The closest to what we want is the dimension mode, but we want to see a histogram of the populations, not just their distribution. To do that, we’ll need to introduce the concept of a bin, which will group ranges of populations.

Go back to the Population measure on the left, right-click it, and choose Create > bins. Accept the defaults for now. Notice that a new dimension has appeared: Population (bin). This is a binned version containing aggregated slices of values of the population attribute.

Try dragging this dimension to the columns shelf. So far, it’s not obvious that this is what we want, but notice what happens when you drage the population measure over to the rows shelf. (Make sure your histogram is showing the sum of populations and not the count.)

By default, Tableau has chosen a bin size of around 44k. Let’s use a larger bin size so our bins fit better on the screen and so we can more easily reason about them. Right-click on the Population (bin) dimension we created earlier (at the left of the screen) and choose Edit…. Try setting the bin size to 50 000.

Dashboard: Map + Population Histogram

What we really want is to see both the “map” of France and the population histogram at the same time. In Tableau, these multiple-view visualisations are called dashboards. Let’s create a new dashboard by clicking the new Dashboard button. It’s the button with a cross and a plus in it, next to the new Sheet button we used earlier.

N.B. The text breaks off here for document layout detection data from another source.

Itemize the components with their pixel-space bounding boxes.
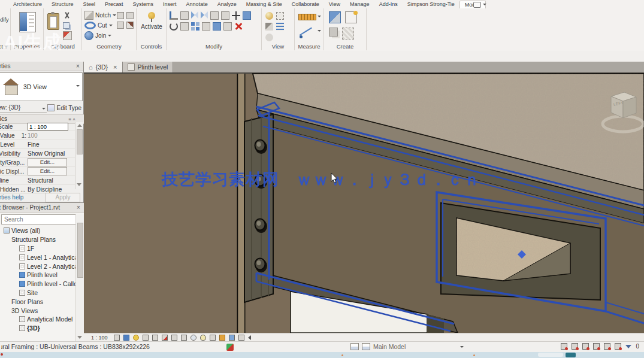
unpin-icon[interactable]	[223, 22, 232, 31]
default-3d-view-icon[interactable]	[265, 12, 273, 20]
sun-settings-icon[interactable]	[133, 335, 139, 341]
browser-tree-item[interactable]: Site	[0, 289, 75, 298]
view-tab-plinth-level[interactable]: Plinth level	[123, 62, 174, 72]
select-by-face-icon[interactable]	[593, 343, 600, 350]
properties-help-link[interactable]: Properties help	[0, 194, 36, 201]
graphic-display-edit-button[interactable]: Edit...	[28, 167, 67, 175]
ribbon-tab[interactable]: Manage	[345, 1, 374, 8]
copy-icon[interactable]	[243, 11, 251, 20]
match-type-icon[interactable]	[63, 31, 72, 40]
background-processes-icon[interactable]	[615, 343, 621, 350]
render-in-cloud-icon[interactable]	[265, 34, 273, 41]
ribbon-tab[interactable]: Steel	[78, 1, 101, 8]
param-row-detail-level[interactable]: Detail Level Fine	[0, 140, 75, 149]
view-scale-input[interactable]	[28, 123, 68, 131]
rotate-icon[interactable]	[170, 22, 178, 31]
align-icon[interactable]	[170, 11, 178, 20]
browser-tree-item[interactable]: Level 2 - Analytical	[0, 262, 75, 271]
3d-viewport[interactable]: LEFT 技艺学习素材网 ｗｗｗ．ｊｙ３ｄ．ｃｎ	[84, 72, 644, 333]
select-links-icon[interactable]	[561, 343, 567, 350]
ribbon-tab[interactable]: Annotate	[182, 1, 213, 8]
split-icon[interactable]	[210, 11, 219, 20]
measure-angle-icon[interactable]	[300, 28, 313, 37]
paint-icon[interactable]	[117, 22, 124, 29]
more-tools-chevron[interactable]	[248, 335, 251, 340]
constraints-icon[interactable]	[238, 335, 244, 341]
join-geometry-tool[interactable]: Join	[82, 31, 136, 41]
ribbon-tab[interactable]: Structure	[47, 1, 78, 8]
browser-search-input[interactable]	[1, 214, 81, 224]
ribbon-tab[interactable]: Architecture	[8, 1, 47, 8]
shadows-icon[interactable]	[143, 335, 149, 341]
worksets-icon[interactable]	[226, 344, 234, 351]
ribbon-tab[interactable]: Simpson Strong-Tie	[403, 1, 459, 8]
browser-tree-item[interactable]: {3D}	[0, 324, 75, 333]
filter-icon[interactable]	[625, 345, 631, 348]
visual-style-icon[interactable]	[123, 335, 129, 341]
create-assembly-icon[interactable]	[345, 11, 357, 23]
view-tab-3d[interactable]: ⌂ {3D} ×	[84, 62, 123, 72]
panel-label-select[interactable]: Select ▾	[0, 43, 10, 50]
measure-ruler-icon[interactable]	[298, 14, 316, 20]
browser-tree-item[interactable]: Level 1 - Analytical	[0, 253, 75, 262]
mirror-pick-icon[interactable]	[201, 11, 208, 19]
ribbon-display-toggle[interactable]	[473, 1, 489, 8]
ribbon-tab[interactable]: Insert	[158, 1, 182, 8]
scroll-up-icon[interactable]	[77, 124, 82, 127]
chevron-down-icon[interactable]	[460, 346, 464, 348]
ribbon-tab[interactable]: View	[324, 1, 345, 8]
properties-button[interactable]	[19, 12, 36, 32]
create-similar-icon[interactable]	[342, 28, 354, 40]
close-icon[interactable]: ×	[74, 62, 81, 70]
browser-tree-item[interactable]: 1F	[0, 244, 75, 253]
close-tab-icon[interactable]: ×	[113, 63, 117, 71]
select-pinned-icon[interactable]	[582, 343, 589, 350]
pin-icon[interactable]	[213, 22, 221, 31]
project-browser-header[interactable]: Project Browser - Project1.rvt ×	[0, 203, 84, 213]
scroll-down-icon[interactable]	[77, 336, 82, 339]
mirror-axis-icon[interactable]	[191, 11, 198, 19]
type-selector[interactable]: 3D View	[0, 72, 83, 101]
drag-on-selection-icon[interactable]	[604, 343, 610, 350]
copy-to-clipboard-icon[interactable]	[63, 22, 69, 29]
active-workset-control[interactable]: Main Model	[350, 343, 406, 350]
browser-tree-item[interactable]: Plinth level - Callout 1	[0, 280, 75, 289]
param-row-parts-visibility[interactable]: Parts Visibility Show Original	[0, 149, 75, 158]
properties-header[interactable]: Properties ×	[0, 62, 83, 71]
offset-icon[interactable]	[180, 11, 189, 20]
ribbon-tab[interactable]: Massing & Site	[241, 1, 287, 8]
render-gallery-icon[interactable]	[276, 23, 284, 31]
array-icon[interactable]	[191, 22, 199, 31]
scale-icon[interactable]	[202, 22, 210, 31]
ribbon-tab[interactable]: Analyze	[213, 1, 241, 8]
trim-extend-icon[interactable]	[221, 11, 229, 20]
sun-path-icon[interactable]	[152, 335, 158, 341]
demolish-hammer-icon[interactable]	[126, 22, 134, 29]
render-icon[interactable]	[265, 23, 273, 31]
ribbon-tab[interactable]: Collaborate	[287, 1, 324, 8]
modify-arrow-button[interactable]: Modify	[0, 17, 11, 23]
cope-icon[interactable]	[117, 12, 124, 19]
apply-button[interactable]: Apply	[46, 193, 80, 202]
create-parts-icon[interactable]	[329, 11, 341, 23]
temporary-view-properties-icon[interactable]	[219, 335, 225, 341]
unlocked-view-icon[interactable]	[181, 335, 187, 341]
ribbon-tab[interactable]: Add-Ins	[374, 1, 403, 8]
browser-scrollbar[interactable]	[75, 214, 84, 342]
timeline-playhead[interactable]	[566, 353, 576, 357]
move-icon[interactable]	[232, 11, 240, 20]
browser-tree-item[interactable]: Views (all)	[0, 226, 75, 235]
instance-selector[interactable]: 3D View: {3D}	[0, 104, 47, 113]
create-group-icon[interactable]	[329, 28, 338, 37]
temporary-isolate-icon[interactable]	[191, 335, 196, 341]
scale-button[interactable]: 1 : 100	[89, 334, 110, 341]
worksharing-display-icon[interactable]	[210, 335, 216, 341]
ribbon-tab[interactable]: Systems	[128, 1, 159, 8]
scroll-down-icon[interactable]	[77, 183, 81, 186]
delete-icon[interactable]	[234, 22, 243, 31]
scrollbar-thumb[interactable]	[77, 129, 83, 154]
trim-corner-icon[interactable]	[180, 22, 189, 31]
properties-scrollbar[interactable]	[75, 122, 83, 189]
visibility-graphics-edit-button[interactable]: Edit...	[28, 158, 67, 166]
browser-tree-item[interactable]: Structural Plans	[0, 235, 75, 244]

Instead of seeing a list of dimensions and measures on the left, we now see a list of sheets that we’ve created. Drag the Map to the middle pane.

Great! We now have a fascinating dashboard that shows only the map! Let’s try making it more interesting by dragging the histogram from the left of the screen to the bottom part of the map. Notice how a shadow appears to tell you the layout Tableau will use. Try to resize the histogram so that it takes up the bottom quarter or so of the screen, and the rest goes to the map.

So far, this is nice, we now have both views on the same screen. But really, we want to link these views. Notice how when you select the histogram, a grey box appears, with a few buttons on the top right. Click on the funnel icon to use the view as a filter. Then do the same on the map.

Now go back to the histogram and select a bin. Notice how the map shows and hides points based on your selection in the other view.

Exercises

Now that we have some of the basics down, try exploring Tableau on your own. Here are some ideas:

  • Add a histogram of population densities.
  • Try different encodings for the population and density.
  • Try changing the data types, e.g. make Tableau treat x and y as latitude and longitude (they aren’t). Notice how the representation changes.
  • Try using the Show Me interface to re-create the histogram.
  • Try using the Show Me interface to find different representations.
  • Do you notice anything interesting about the data?
    • Can you create different views that highlight your findings?

Beyond this lab

So far, we have seen how to import a basic data file into Tableau and use it to create a compound visualisation, integrating multiple, linked views. There’s far more to Tableau than we cover in this course. It includes support for connecting to live data through a variety of database formats; data cleaning; and publishing visualisations to the web. As a part of this class, you have access to an educational, non-commercial license for Tableau. Feel free to try it out on your own data and to explore what you can do.

While Tableau is the “gold standard” of general-purpose visualisation tools, there are many other alternatives, both free and open-source. In my opinion, none really compares to Tableau, but the concepts we have seen in Tableau generally tend to transfer to these other tools.

In our next labs, we will look at more programmatic ways of creating rich, interactive visualisations.